Three Tier High Performance Commodity Computing

We start with a modern industry view of commodity computing with the three
tiers shown in fig 1. Here we have customizable client and middle tier
systems accessing "traditional" back end services such as relational and
object databases. A set of standard interfaces allows a rich set of custom
applications to build with appropriate client and middleware software. As
indicated on figure, both these two layers can use web technology such as
Java and Javabeans, distributed objects with COBRA and standard interfaces
such as JDBC (Java Database Connectivity). There are of course no rigid
solutions and one can get "traditional" client server solutions by
collapsing two of the layers together. For instance with database access,
one gets a two tier solution by either incorporating custom code into the
"thick" client or in analogy to Oracle's PL/SQL, compile for better
performance the customized database access and incorporate with the back end
server. The latter like the general 3 tier solution, supports "thin" clients
such as the currently popular network computer.

We wish to use this architecture as the basis of our HPcc environment. We
need to naturally incorporate (essentially) all services of the commodity
web and to use it's protocols and standards wherever possible. This requires
us to enhance certain services to get higher performance and to incorporate
new capabilities such as high-end visualization (e.g. CAVE's) or massively
parallel systems where needed. If successful we will build an HPcc
environment that offers the evolving functionality of commodity systems
without significant re-engineering as advances in hardware and software lead
to new and better commodity products.

HPcc, shown in fig 2, extends fig 1 in two natural ways. Firstly the middle
tier is promoted to a distributed network of servers; in the "purest" model
these are Java Web Servers but obviously any protocol compatible server is
possible. This middle tier extension provides networked servers for many
different capabilities (increasing functionality) but also multiple servers
to increase performance on an given service. The use of high functionality
but modest performance communication protocols and interfaces at the middle
tier limits the performance levels that can be reached in this fashion.
However this first step gives a scaling, if necessary parallel (in terms of
multiple servers) HPcc implementation which includes all commodity services
such as databases, object services, transaction processing and
collaboratory. The next step is only applied to those services with
insufficient performance. Naively we "just" replace an existing back end
(third tier) implementation of a commodity service by its natural HPcc
version. Sequential or socket based messaging distributed simulations are
replaced by MPI (or equivalent) implementations on low latency high band
widths dedicated parallel machines. These could be specialized architectures
or "just" clusters of workstations. Note that with the right high
performance software and network connectivity, workstations can be used at
tier three just as the popular "LAN" consolidation" use of parallel machines
like the IBM SP-2, corresponds to using these in the middle tier. Further a
"middle tier" compute or database server could of course deliver its
services using the same or different machine from the server. These caveats
illustrate that like many concepts there will be times when the clean
architecture of fig 2 will become confused. In particular the physical
realization does not reflect the logical architecture shown in fig 2.

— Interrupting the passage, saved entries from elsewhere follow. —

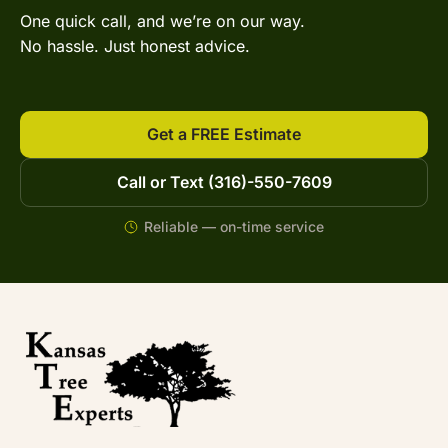
One quick call, and we’re on our way.
No hassle. Just honest advice.
Get a FREE Estimate
Call or Text (316)-550-7609
Reliable — on-time service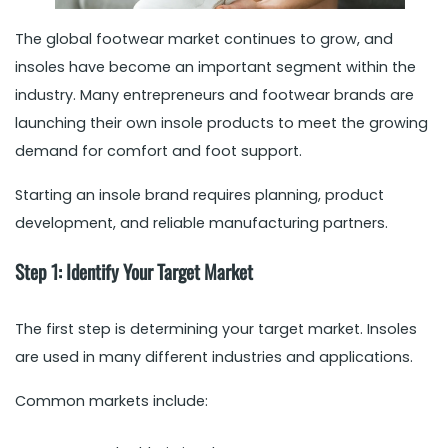
The global footwear market continues to grow, and
insoles have become an important segment within the
industry. Many entrepreneurs and footwear brands are
launching their own insole products to meet the growing
demand for comfort and foot support.
Starting an insole brand requires planning, product
development, and reliable manufacturing partners.
Step 1: Identify Your Target Market
The first step is determining your target market. Insoles
are used in many different industries and applications.
Common markets include: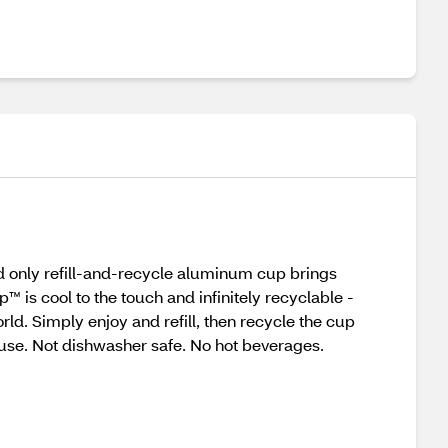
and only refill-and-recycle aluminum cup brings
 is cool to the touch and infinitely recyclable -
ld. Simply enjoy and refill, then recycle the cup
use. Not dishwasher safe. No hot beverages.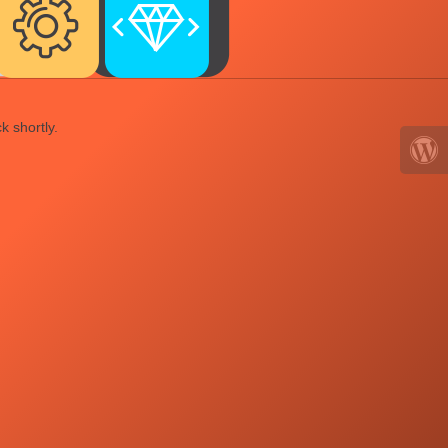
k shortly.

Note that we have dropped "communications" referred to in the classic HPCC
acronym. This is not because it is unimportant but rather because a
commodity approach to high performance networking is already being adopted.
Here we focus on high level services such as programming, data access and
visualization which we abstract to the rather wishwashy "computing" in the
HPcc acronym.

                                   [Image]
                         Figure 2:HPcc Architecture